Bey claimed his TV show was canceled in December 1996, despite the high ratings it maintained, as a direct result of doing a program with Gennifer Flowers, discussing her sexual relationship with then President Bill Clinton.

A scene from the 2009 film Brüno depicts the filming of an episode of a fictional variation on the show called Today with Richard Bey. The production team, along with Bey, set up the program to invite an unsuspecting audience to participate in a segment where Brüno (Sacha Baron Cohen) appears as a guest, talking about his Black adopted son. In response to questions from the audience, Brüno reveals that he gave his son the "traditional African name" O.J. and claims that he "swapped" an iPod for his son. The predominantly Black audience becomes outraged over Brüno's responses.

A scene from the 1996 (season 9, episode 16) Married... with Children has Steve Rhodes asking his ex-wife Marcy if her new husband is at home watching Richard Bey.

==Radio years==
After the TV show was canceled, Bey was an evening and later afternoon radio co-host along with Steve Malzberg on The Buzz, which aired on New York's WABC from 2000 to 2003.

According to the New York Post, he was one of only two talk hosts at the time on commercial New York radio to openly oppose the Iraq War, contesting the WMD evidence.
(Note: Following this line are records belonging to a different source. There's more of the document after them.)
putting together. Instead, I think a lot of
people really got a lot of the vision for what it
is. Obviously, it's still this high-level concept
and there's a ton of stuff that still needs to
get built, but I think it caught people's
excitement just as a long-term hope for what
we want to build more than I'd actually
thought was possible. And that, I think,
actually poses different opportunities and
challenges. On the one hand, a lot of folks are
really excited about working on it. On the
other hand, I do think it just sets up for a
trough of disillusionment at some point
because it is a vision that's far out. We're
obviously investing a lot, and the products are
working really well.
He has since hosted on Sirius Satellite Radio, The Bill Press Show, and for the syndicated The Wall Street Journal: This Morning.

Bey hosted for a week on WXRK 92.3 FM from February 5 to February 9, 2007, from 10:00 pm to midnight. He regularly filled in for Lynn Samuels and Alex Bennett on the Sirius Satellite Radio channel Talk Left when they went on vacation or took a day off.
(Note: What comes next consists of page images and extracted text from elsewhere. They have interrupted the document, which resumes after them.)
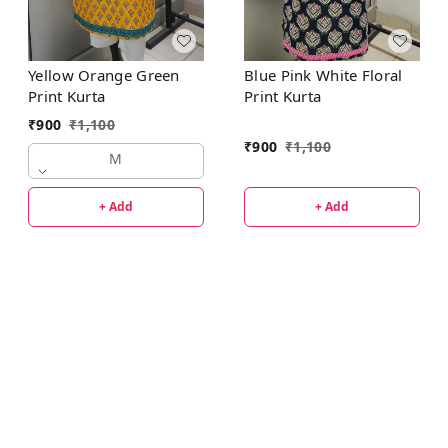
Yellow Orange Green
Blue Pink White Floral
Print Kurta
Print Kurta
₹
900
₹
1,100
₹
900
₹
1,100
M
+ Add
+ Add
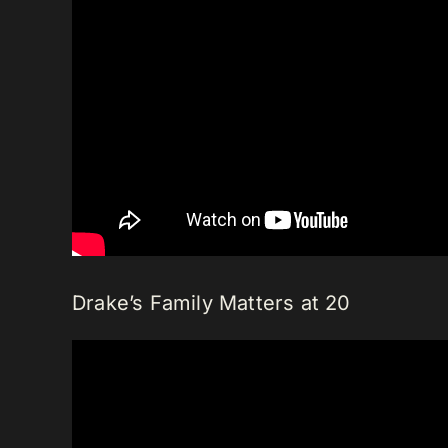
Drake’s Family Matters at 20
In August 2007, Bey began hosting a new show on WWRL in New York City from 8 to 10 pm. In November 2007, he was teamed up with Mark Riley and moved to the morning drive, replacing the team of Sam Greenfield and Armstrong Williams.

In March 2008, family reasons caused Mark Riley to leave WWRL by mutual agreement to return to WLIB, and Richard was teamed up with longtime broadcaster Coz Carson. Bey later decided to leave WWRL himself, citing personal reasons (namely spending time with his son).
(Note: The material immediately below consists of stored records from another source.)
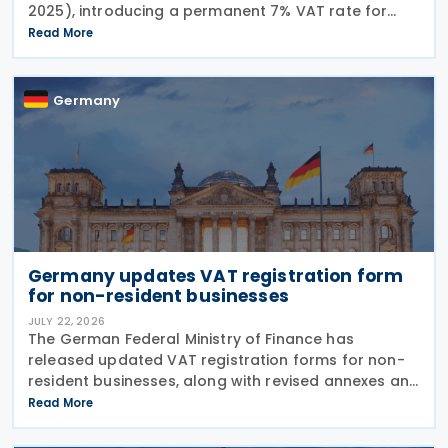
2025), introducing a permanent 7% VAT rate for
restaurant and catering food, excluding beverages,
Read More
from 1 January 2026. The measure amends sec. 12
para. 2 no. 15
Germany
Germany updates VAT registration form
for non-resident businesses
JULY 22, 2026
The German Federal Ministry of Finance has
released updated VAT registration forms for non-
resident businesses, along with revised annexes and
guidance notes, replacing versions issued in 2021
Read More
and 2023. The forms, published in July 2026, are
Until December 2009, he appeared daily on internet TV station UBA-TV from noon until 1:00 pm. Until 2019, he filled in on Sirius Left and hosted a blog on his now defunct website. In December 2013 he hosted the morning show in the final weeks of WWRL before it switched to Spanish language broadcasting.

== Personal life ==
As of 2009, Bey had never been married. He lives in Midtown Manhattan in New York City.